Copy every line below that has the word "uppfattningen" in it.

Data for this exercise >>
>>>>

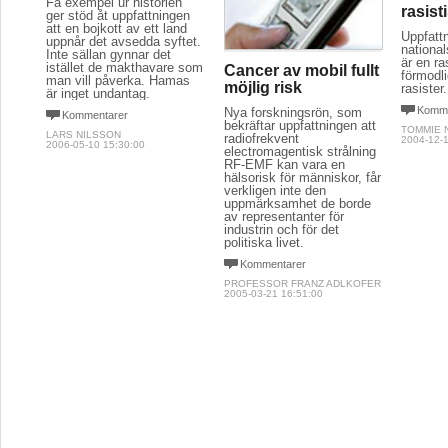
Få exempel ur historien
rasist
ger stöd åt uppfattningen
att en bojkott av ett land
Uppfatt
uppnår det avsedda syftet.
nationa
Inte sällan gynnar det
är en ra
istället de makthavare som
Cancer av mobil fullt
förmodli
man vill påverka. Hamas
möjlig risk
rasister.
är inget undantag.
Komme
Nya forskningsrön, som
Kommentarer
bekräftar uppfattningen att
TOMMIE 
LARS NILSSON
radiofrekvent
2004-12-1
2006-05-10 15:30:00
electromagentisk strålning
RF-EMF kan vara en
hälsorisk för människor, får
verkligen inte den
uppmärksamhet de borde
av representanter för
industrin och för det
politiska livet.
Kommentarer
PROFESSOR FRANZ ADLKOFER
2005-03-21 16:51:00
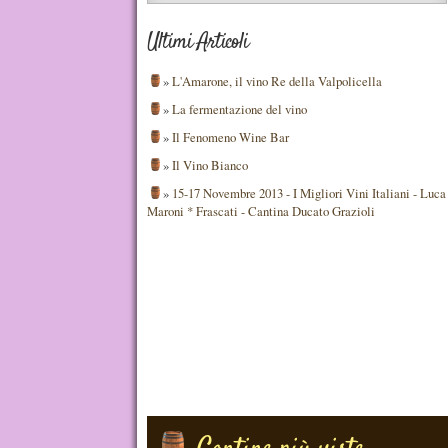
Ultimi Articoli
»
L'Amarone, il vino Re della Valpolicella
»
La fermentazione del vino
»
Il Fenomeno Wine Bar
»
Il Vino Bianco
»
15-17 Novembre 2013 - I Migliori Vini Italiani - Luca
Maroni * Frascati - Cantina Ducato Grazioli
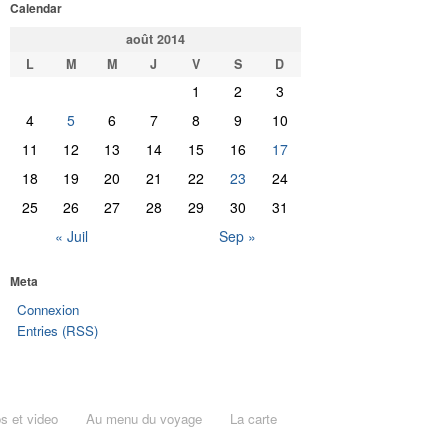
Calendar
août 2014
L
M
M
J
V
S
D
1
2
3
4
5
6
7
8
9
10
11
12
13
14
15
16
17
18
19
20
21
22
23
24
25
26
27
28
29
30
31
« Juil
Sep »
Meta
Connexion
Entries (RSS)
s et video
Au menu du voyage
La carte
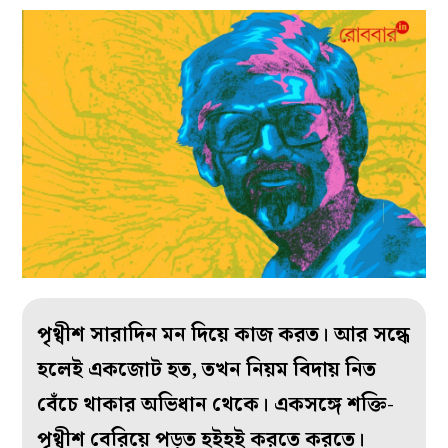
পৃথ্বীশ সারাদিন মন দিয়ে কাজ করত। আর সন্ধে
হলেই একজোট হত, তখন নিয়ম বিদায় নিত
বেঁচে থাকার অভিধান থেকে। একসঙ্গে শক্তি-
পৃথ্বীশ বেরিয়ে পড়ত হইহই করতে করতে।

<<<<

Exercise output >>
ger stöd åt uppfattningen
bekräftar uppfattningen att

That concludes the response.